The inpdfr package allows analysing and comparing PDF and/or TXT documents using both classical text mining tools and those from theoretical ecolgy. In the later, words are considered as species and documents as communities, therefore allowing analysis at the community and metacommunity levels.
Gather some PDF and/or TXT files in a folder. Pointing the working directory to this folder, inpdfr package will extract the text and produce a word occurrence data.frame which will be used to analyse and compare documents. An easy way to start is to use the RGtk2 GUI through the loadGUI
function (only available on the gitHub version, not on CRAN).
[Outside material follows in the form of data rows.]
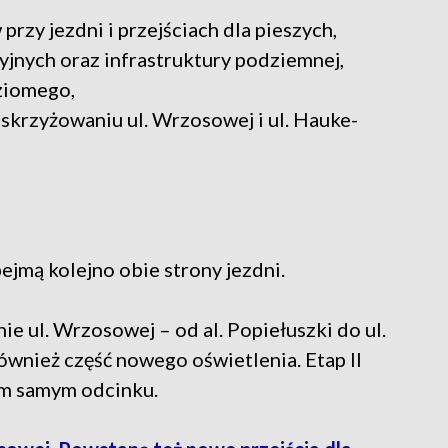
zy jezdni i przejściach dla pieszych,
cyjnych oraz infrastruktury podziemnej,
ziomego,
krzyżowaniu ul. Wrzosowej i ul. Hauke-
jmą kolejno obie strony jezdni.
ie ul. Wrzosowej – od al. Popiełuszki do ul.
ównież część nowego oświetlenia. Etap II
ym samym odcinku.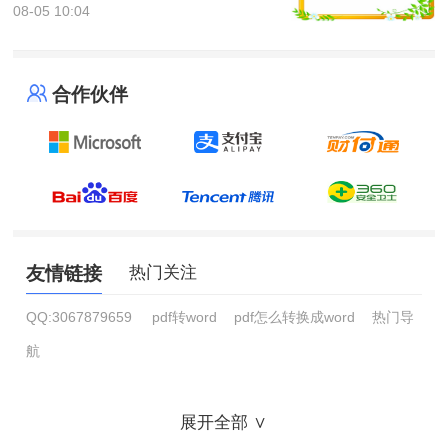
08-05 10:04
合作伙伴
友情链接
热门关注
QQ:3067879659
pdf转word
pdf怎么转换成word
热门导
航
展开全部 ∨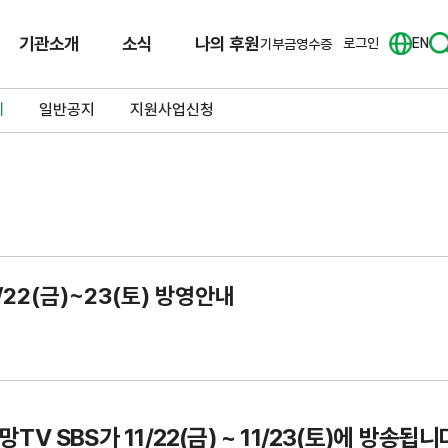
기관소개
소식
나의 후원
로그인
EN
기부금영수증
체
일반공지
지원사업신청
22(금)~23(토) 방영안내
망TV SBS가
11/22(금) ~ 11/23(토)에 방송됩니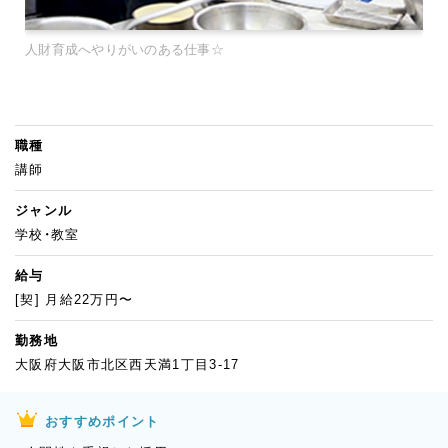
人財育成へやりがいのある仕事☆
職種
講師
ジャンル
学校・教室
給与
[契] 月給22万円〜
勤務地
大阪府大阪市北区西天満1丁目3-17
おすすめポイント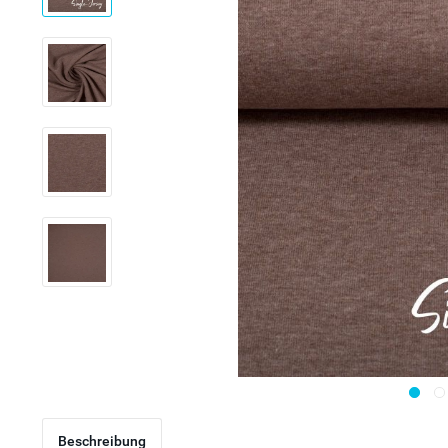
Beschreibung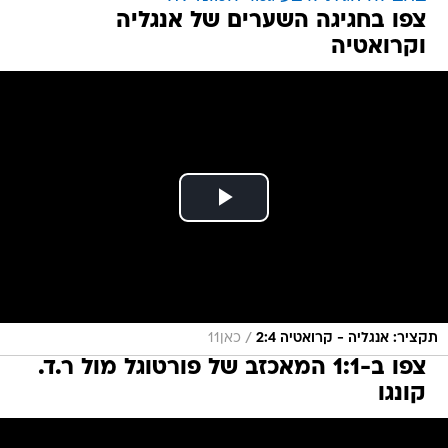
צפו בחגיגה השערים של אנגליה
וקרואטיה
/
תקציר: אנגליה - קרואטיה 2:4
כאן11
צפו ב-1:1 המאכזב של פורטוגל מול ר.ד.
קונגו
The package uses XPDF (http://www.foolabs.com/xpdf/download.html) for PDF to text extraction. You need to install XPDF before using inpdfr
package. Depending on your operating system, you may need to restart your computer after installing XPDF. If you do not want to use XPDF, you can extract the content of your PDF files with the method of your choice and then store the content in TXT files. The only function making use of XPDF is getPDF
which can be substituted with the getTXT
function. install.packages(“inpdfr”)
The inpdfr package provides three cathegories of functions: - functions to extract and process text into a word-occurrence data.frame, - functions to analyse the word-occurrence data.frame with standard and ecological tools, and - functions to use inpdfr through a GTk2 Graphical User Interface. Further instructions and a complete example are provided in vignette.